Bottom line: With encrypted_pipeline, no remote node sees plaintext input or output — the pipeline "boomerangs" through remote nodes and returns to the requester. This is the strongest privacy mode. Without it, local_embedding_privacy still protects raw token IDs but the final-segment node sees generated output.

Local Embedding Privacy

When local_embedding_privacy: true is set in [inference] config, the requesting node performs token→embedding lookup locally before sending activations to the first pipeline segment. Remote nodes never see raw token IDs — only hidden-state activation tensors.

How it works:

  1. On startup, LocalEmbedder loads token_embd.weight from shard_000.bin (~64MB for a 7B Q4 model)
  2. The requesting node tokenizes the prompt and performs the embedding lookup locally (~1ms)
  3. The resulting hidden-state tensor ([1, seq_len, hidden_dim], FP32) is sent as LayerForward.activations with pre_embedded: true
  4. The receiving first-segment node skips its embedding lookup and processes the pre-embedded activations directly

Wire format: The pre_embedded flag on LayerForward is #[serde(default)], so old nodes receiving new-format messages default to false (backward compatible).

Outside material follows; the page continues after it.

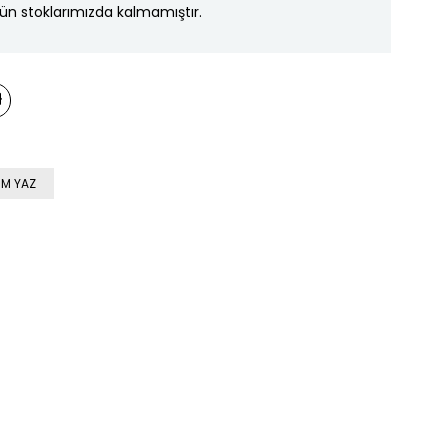
ün stoklarımızda kalmamıştır.
M YAZ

Trade-off: Pre-embedded activations are larger than raw text (e.g., 512 tokens × 4096 hidden × 4 bytes = 8MB vs ~2KB text). This matches the existing inter-segment activation sizes, so it does not change the bandwidth profile of distributed inference.

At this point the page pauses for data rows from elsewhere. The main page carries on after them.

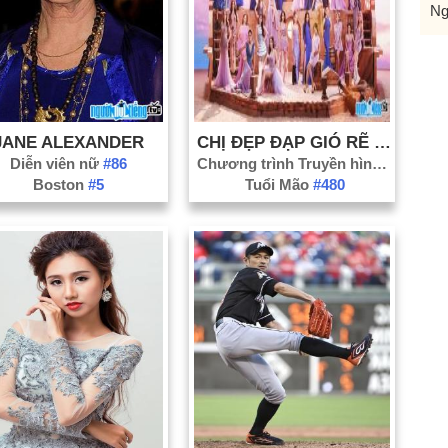
Ng
JANE ALEXANDER
CHỊ ĐẸP ĐẠP GIÓ RẼ SÓNG
Diễn viên nữ
#86
Chương trình Truyền hình
#102
Boston
#5
Tuổi Mão
#480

Relevant code: src/inference/local_embedder.rs, src/inference/pipeline/, src/daemon/state/mod.rs (local_embedders DashMap).

Encrypted Pipeline

When encrypted_pipeline: true is enabled (globally or per-model), the pipeline scheduler forces the requesting node to handle both the first and last segments. This creates a "boomerang" topology:

Requester (shard 0, embed) → Remote A (middle shards) → ... → Requester (final shard, decode)

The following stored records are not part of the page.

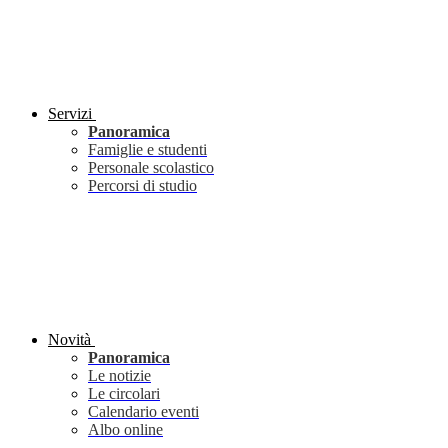
Servizi
Panoramica
Famiglie e studenti
Personale scolastico
Percorsi di studio
Novità
Panoramica
Le notizie
Le circolari
Calendario eventi
Albo online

No remote node ever sees plaintext — neither the raw prompt tokens nor the generated output. Remote nodes only process intermediate hidden-state activations.

Requirements:

  • The requesting node must hold shard 0 (embedding table) AND the final shard (output head)
  • local_embedding_privacy is auto-enabled when encrypted pipeline is active
  • Only useful for models with 3+ shards (2-shard models = fully local, no distribution)

Overhead:

  • Adds ~1 extra network RTT per generated token (activations must return to the requester for final decoding)
  • Latency increase depends on distance to the furthest remote segment
  • No bandwidth overhead vs normal distributed inference (activation sizes are the same)

Per-model configuration:

  • API: GET/PUT /api/admin/models/{id}/encrypted-pipeline
  • Dashboard: gear icon on model card → "Encrypted pipeline" checkbox
  • Global fallback: encrypted_pipeline = true in [inference] config
  • Per-model overrides are persisted to the database

Relevant code: src/inference/scheduler/mod.rs (greedy_assign), src/inference/pipeline/ (auto-enable local embedding), src/api/admin_models/mod.rs (API endpoints), src/daemon/state/mod.rs (encrypted_pipeline_models DashMap).

Known Limitations

These are architectural properties that cannot be fully mitigated with code changes:

  • Gossip epoch key is publicly derivable — derived from "swarmllm-mainnet-v1". Gossip encryption is defense-in-depth; Ed25519 signing is the primary security mechanism.
  • Final-segment output visibility — the node running the last transformer layers sees all generated tokens before pipeline sealing encrypts them. This is inherent to the architecture (see Pipeline Privacy Model).
  • Activation inversion — hidden-state tensors passed between nodes can theoretically be inverted to recover input, especially from early layers. local_embedding_privacy eliminates the trivial case (embedding lookup reversal). Deep-layer inversion remains an open research problem.
  • Byzantine tensor manipulation — malicious peers can send garbage activations. Mitigation: probabilistic spot-check validation (5% rate, 25% for subnet-clustered peers) with trust score reduction on failure.
  • Sybil credit farming — Ed25519 keys are free. Anti-gaming heuristics help but are not bulletproof.
  • GGUF parser vulnerabilities — llama.cpp CVEs. BLAKE3 content hash gates shard loading but parser bugs remain upstream.
  • Kademlia eclipse attacks — strategic Sybil node IDs can control DHT routing. K-bucket eviction policies help.